_Work item:_ Below are the records; locate each line with the word "Sonora" and copy it.

Stored data entries:
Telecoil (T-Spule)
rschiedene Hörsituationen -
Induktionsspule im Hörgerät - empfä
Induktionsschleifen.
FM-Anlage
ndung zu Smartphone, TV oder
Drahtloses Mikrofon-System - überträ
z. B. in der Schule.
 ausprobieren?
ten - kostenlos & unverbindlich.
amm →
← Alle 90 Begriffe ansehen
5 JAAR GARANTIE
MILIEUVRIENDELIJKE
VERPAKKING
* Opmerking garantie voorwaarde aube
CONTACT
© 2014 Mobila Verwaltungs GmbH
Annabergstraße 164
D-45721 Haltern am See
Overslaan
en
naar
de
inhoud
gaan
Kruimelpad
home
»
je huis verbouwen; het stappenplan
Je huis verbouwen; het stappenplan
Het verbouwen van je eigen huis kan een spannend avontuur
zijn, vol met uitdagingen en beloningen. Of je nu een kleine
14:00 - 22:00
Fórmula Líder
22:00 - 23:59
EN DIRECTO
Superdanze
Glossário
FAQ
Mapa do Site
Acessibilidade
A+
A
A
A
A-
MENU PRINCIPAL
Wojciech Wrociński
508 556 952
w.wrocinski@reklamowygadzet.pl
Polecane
--
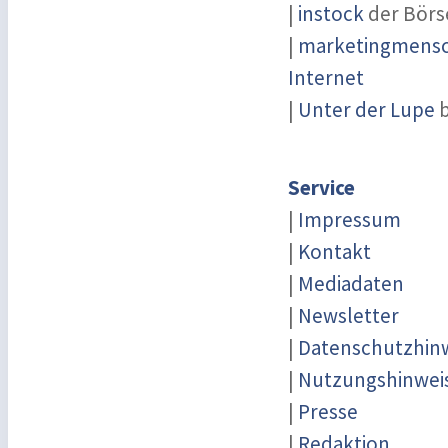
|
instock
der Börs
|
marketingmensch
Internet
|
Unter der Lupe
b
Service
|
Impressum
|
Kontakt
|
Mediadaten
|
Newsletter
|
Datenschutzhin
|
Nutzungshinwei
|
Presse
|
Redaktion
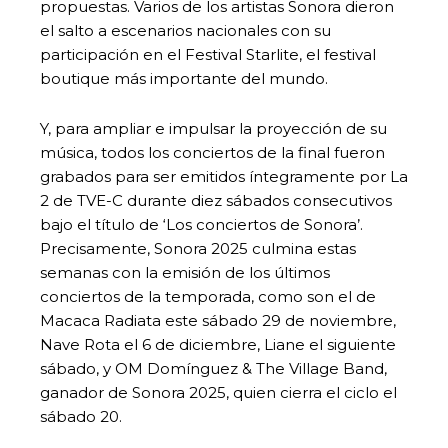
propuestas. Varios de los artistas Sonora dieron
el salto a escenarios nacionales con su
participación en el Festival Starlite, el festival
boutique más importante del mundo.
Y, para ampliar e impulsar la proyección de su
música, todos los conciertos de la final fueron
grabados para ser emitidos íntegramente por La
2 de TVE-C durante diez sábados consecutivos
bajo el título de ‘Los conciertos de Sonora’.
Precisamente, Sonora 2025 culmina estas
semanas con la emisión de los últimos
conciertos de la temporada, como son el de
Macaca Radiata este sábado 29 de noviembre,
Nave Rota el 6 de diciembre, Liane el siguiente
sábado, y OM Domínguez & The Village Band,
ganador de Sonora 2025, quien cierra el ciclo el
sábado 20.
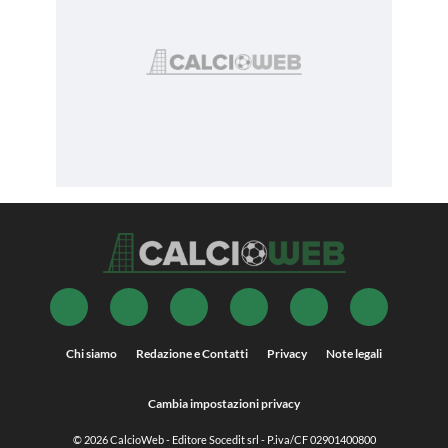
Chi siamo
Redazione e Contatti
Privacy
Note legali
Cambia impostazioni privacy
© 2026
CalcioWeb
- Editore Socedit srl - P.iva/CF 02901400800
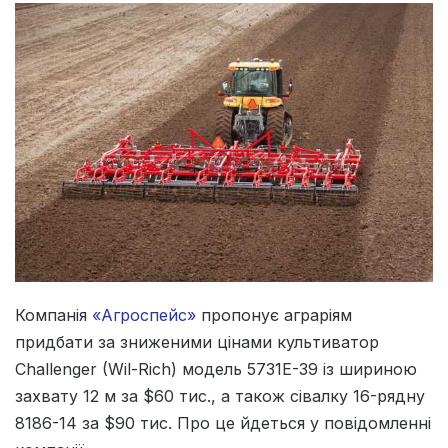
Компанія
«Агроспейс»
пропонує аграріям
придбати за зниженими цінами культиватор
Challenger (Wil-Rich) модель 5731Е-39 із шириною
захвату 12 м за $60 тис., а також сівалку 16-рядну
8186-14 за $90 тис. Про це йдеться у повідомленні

_Output of the exercise:_
propuestas. Varios de los artistas Sonora dieron
bajo el título de ‘Los conciertos de Sonora’.
Precisamente, Sonora 2025 culmina estas
ganador de Sonora 2025, quien cierra el ciclo el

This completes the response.